(REQUIREMENT)
Go to the line below containing "Mais Categoria" and print exactly from there through the line containing "Política Macaé", both included. Print nothing else.

(DATA TO PROCESS)
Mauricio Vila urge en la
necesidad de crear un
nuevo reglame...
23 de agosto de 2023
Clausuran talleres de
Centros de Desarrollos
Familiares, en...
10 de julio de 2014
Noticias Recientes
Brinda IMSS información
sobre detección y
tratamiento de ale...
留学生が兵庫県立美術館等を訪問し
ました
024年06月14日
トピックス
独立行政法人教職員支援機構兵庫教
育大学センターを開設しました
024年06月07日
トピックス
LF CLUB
...
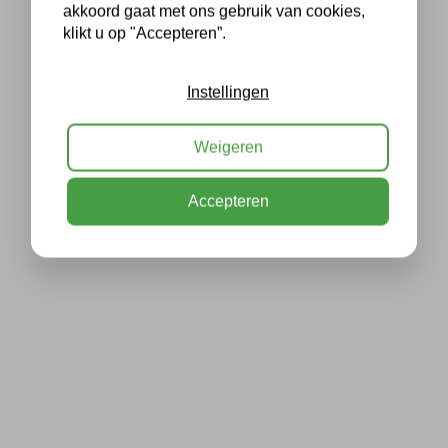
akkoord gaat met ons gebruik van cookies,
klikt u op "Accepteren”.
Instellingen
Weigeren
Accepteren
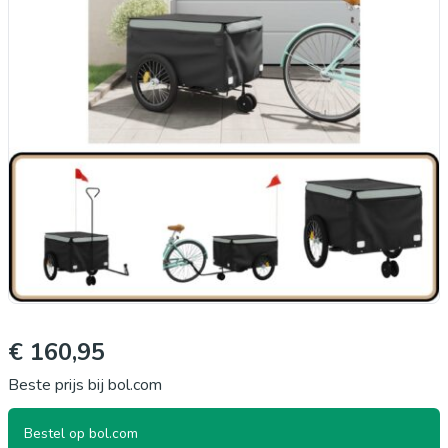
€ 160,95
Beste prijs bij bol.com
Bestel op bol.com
...
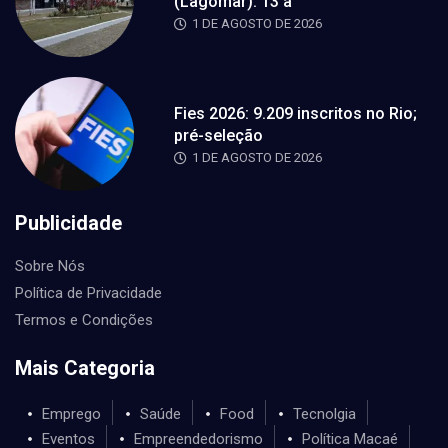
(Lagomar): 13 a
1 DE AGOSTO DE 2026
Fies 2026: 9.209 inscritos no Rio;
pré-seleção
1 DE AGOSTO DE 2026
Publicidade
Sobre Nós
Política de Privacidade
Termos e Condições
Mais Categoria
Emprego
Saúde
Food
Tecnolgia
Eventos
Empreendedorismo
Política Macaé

(RESPONSE FOR THIS EXERCISE)
Mais Categoria
Emprego
Saúde
Food
Tecnolgia
Eventos
Empreendedorismo
Política Macaé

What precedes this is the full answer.